Stored data entries:

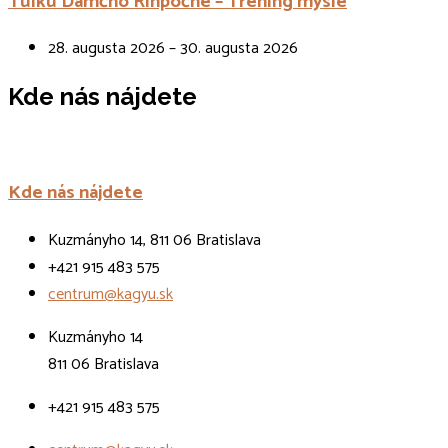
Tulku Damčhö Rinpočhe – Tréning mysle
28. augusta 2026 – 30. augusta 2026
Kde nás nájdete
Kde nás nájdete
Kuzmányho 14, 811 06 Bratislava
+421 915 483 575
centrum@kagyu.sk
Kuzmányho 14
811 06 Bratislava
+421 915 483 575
--
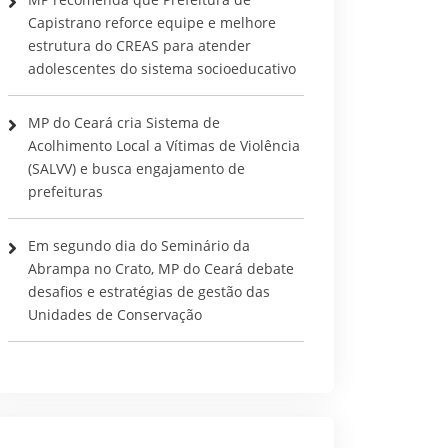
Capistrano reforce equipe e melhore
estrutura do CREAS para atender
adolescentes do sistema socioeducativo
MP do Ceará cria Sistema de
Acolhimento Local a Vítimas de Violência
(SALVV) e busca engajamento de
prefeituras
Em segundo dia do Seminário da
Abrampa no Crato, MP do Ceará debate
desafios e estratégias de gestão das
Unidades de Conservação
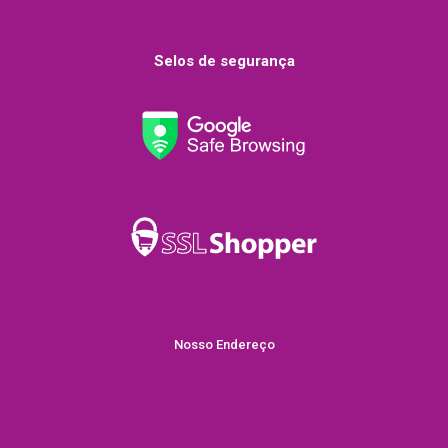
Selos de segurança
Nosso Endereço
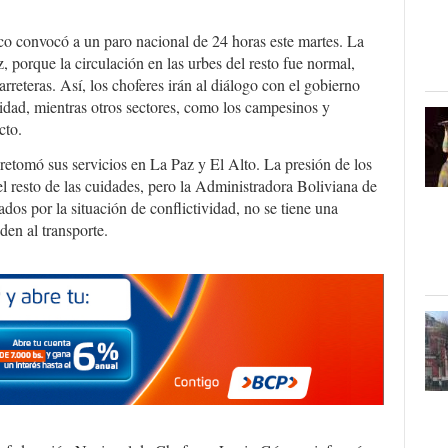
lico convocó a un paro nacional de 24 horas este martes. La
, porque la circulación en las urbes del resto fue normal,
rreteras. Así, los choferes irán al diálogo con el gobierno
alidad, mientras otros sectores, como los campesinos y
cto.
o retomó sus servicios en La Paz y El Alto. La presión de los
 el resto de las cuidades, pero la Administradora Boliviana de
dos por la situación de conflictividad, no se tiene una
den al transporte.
==
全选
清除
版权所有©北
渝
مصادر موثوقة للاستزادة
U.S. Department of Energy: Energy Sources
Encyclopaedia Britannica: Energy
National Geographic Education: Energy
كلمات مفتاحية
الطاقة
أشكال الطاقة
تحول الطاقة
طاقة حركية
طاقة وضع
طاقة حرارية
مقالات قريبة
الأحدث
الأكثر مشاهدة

Try it: Take every line from the records that holds "Ceará" and copy it down.

Solution to this problem:
MP do Ceará cria Sistema de
Abrampa no Crato, MP do Ceará debate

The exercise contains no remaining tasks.